- WORK TO BE COMPLETED -
Repeat, line for line, only the span that opens at the "پخت نان، نه سوختن و اسراف نان" line and closes at the final line below. Skip the pictures.

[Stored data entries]
※
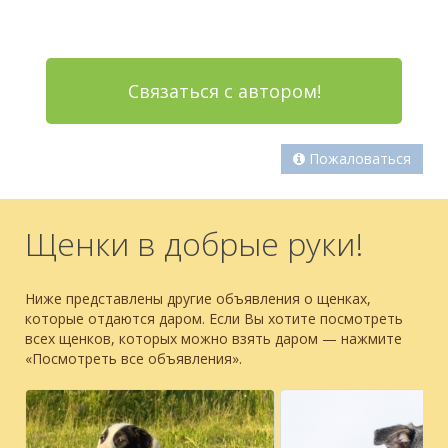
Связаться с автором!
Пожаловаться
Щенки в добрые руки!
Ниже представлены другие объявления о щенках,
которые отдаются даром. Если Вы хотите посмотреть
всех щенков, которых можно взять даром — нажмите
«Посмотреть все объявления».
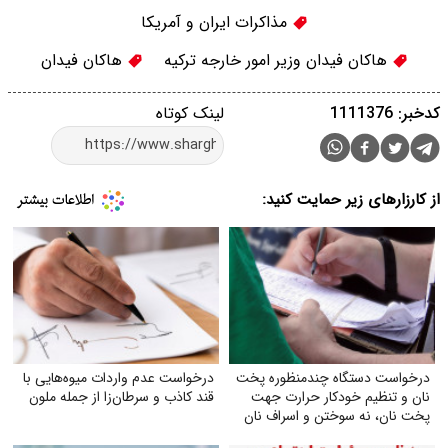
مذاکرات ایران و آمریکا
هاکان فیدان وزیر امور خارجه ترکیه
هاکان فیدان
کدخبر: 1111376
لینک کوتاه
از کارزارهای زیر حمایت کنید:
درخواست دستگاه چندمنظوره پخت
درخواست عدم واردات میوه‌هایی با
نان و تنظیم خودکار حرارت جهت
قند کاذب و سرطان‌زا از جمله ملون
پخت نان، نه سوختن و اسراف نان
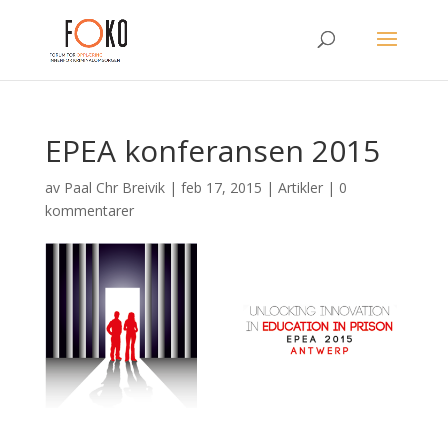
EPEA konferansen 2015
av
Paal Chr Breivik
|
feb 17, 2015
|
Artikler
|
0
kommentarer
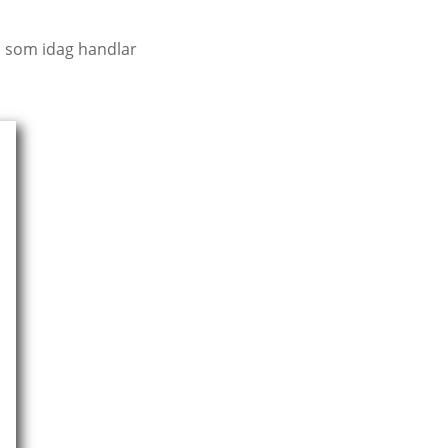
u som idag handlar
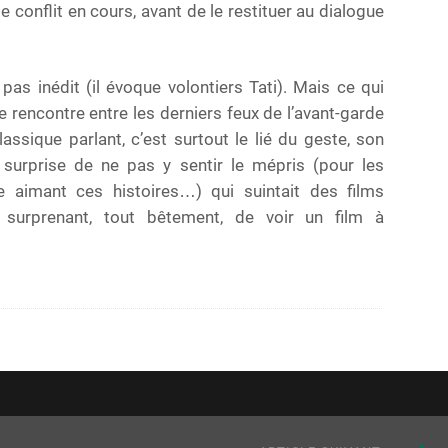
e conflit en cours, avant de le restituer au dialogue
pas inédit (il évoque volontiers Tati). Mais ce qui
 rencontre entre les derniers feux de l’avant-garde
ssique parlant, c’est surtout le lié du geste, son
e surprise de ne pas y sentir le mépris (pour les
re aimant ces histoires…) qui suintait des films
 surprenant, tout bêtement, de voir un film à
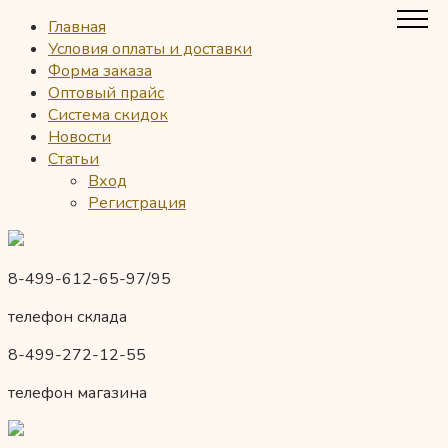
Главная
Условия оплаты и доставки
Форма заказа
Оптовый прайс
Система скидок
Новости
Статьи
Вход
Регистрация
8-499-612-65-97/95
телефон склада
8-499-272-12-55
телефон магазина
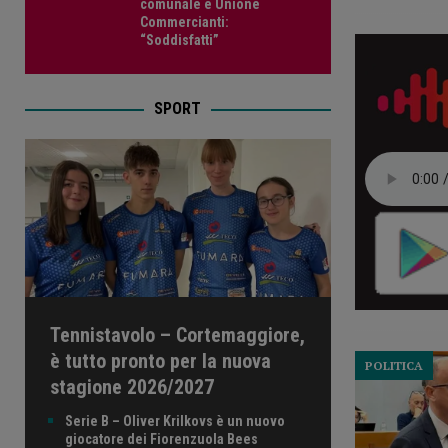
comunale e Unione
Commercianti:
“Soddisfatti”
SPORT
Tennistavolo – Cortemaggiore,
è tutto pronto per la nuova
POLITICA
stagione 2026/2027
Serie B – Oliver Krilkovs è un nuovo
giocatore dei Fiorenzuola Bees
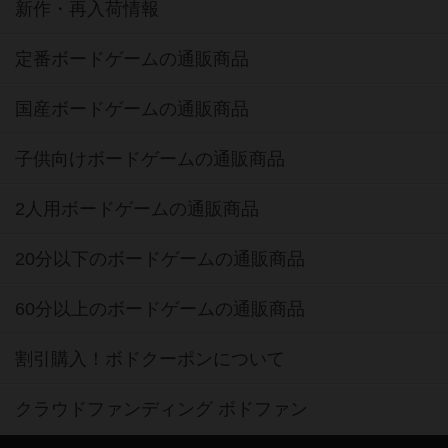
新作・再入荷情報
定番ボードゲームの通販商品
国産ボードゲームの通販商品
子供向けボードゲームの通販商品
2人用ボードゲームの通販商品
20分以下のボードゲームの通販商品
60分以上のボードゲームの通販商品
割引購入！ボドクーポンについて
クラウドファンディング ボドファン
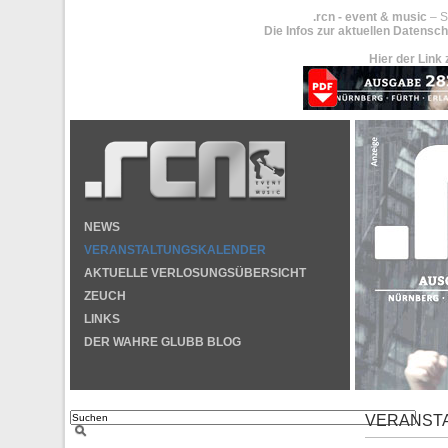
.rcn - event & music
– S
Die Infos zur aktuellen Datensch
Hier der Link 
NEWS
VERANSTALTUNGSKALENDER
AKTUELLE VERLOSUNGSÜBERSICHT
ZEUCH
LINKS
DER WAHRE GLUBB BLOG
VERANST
※
- SOLUTION TO THE EXERCISE -
پخت نان، نه سوختن و اسراف نان
EPEA konferansen 2015
av
Paal Chr Breivik
|
feb 17, 2015
|
Artikler
|
0
kommentarer
u som idag handlar
e conflit en cours, avant de le restituer au dialogue
pas inédit (il évoque volontiers Tati). Mais ce qui
 rencontre entre les derniers feux de l’avant-garde
ssique parlant, c’est surtout le lié du geste, son
e surprise de ne pas y sentir le mépris (pour les
re aimant ces histoires…) qui suintait des films
 surprenant, tout bêtement, de voir un film à
Главная
Условия оплаты и доставки
Форма заказа
Оптовый прайс
Система скидок
Новости
Статьи
Вход
Регистрация
8-499-612-65-97/95
телефон склада
8-499-272-12-55
телефон магазина
comunale e Unione
Commercianti:
“Soddisfatti”
SPORT
Tennistavolo – Cortemaggiore,
è tutto pronto per la nuova
POLITICA
stagione 2026/2027
Serie B – Oliver Krilkovs è un nuovo
giocatore dei Fiorenzuola Bees
新作・再入荷情報
定番ボードゲームの通販商品
国産ボードゲームの通販商品
子供向けボードゲームの通販商品
2人用ボードゲームの通販商品
20分以下のボードゲームの通販商品
60分以上のボードゲームの通販商品
割引購入！ボドクーポンについて
クラウドファンディング ボドファン
.rcn - event & music
– S
Die Infos zur aktuellen Datensch
Hier der Link 
NEWS
VERANSTALTUNGSKALENDER
AKTUELLE VERLOSUNGSÜBERSICHT
ZEUCH
LINKS
DER WAHRE GLUBB BLOG
VERANST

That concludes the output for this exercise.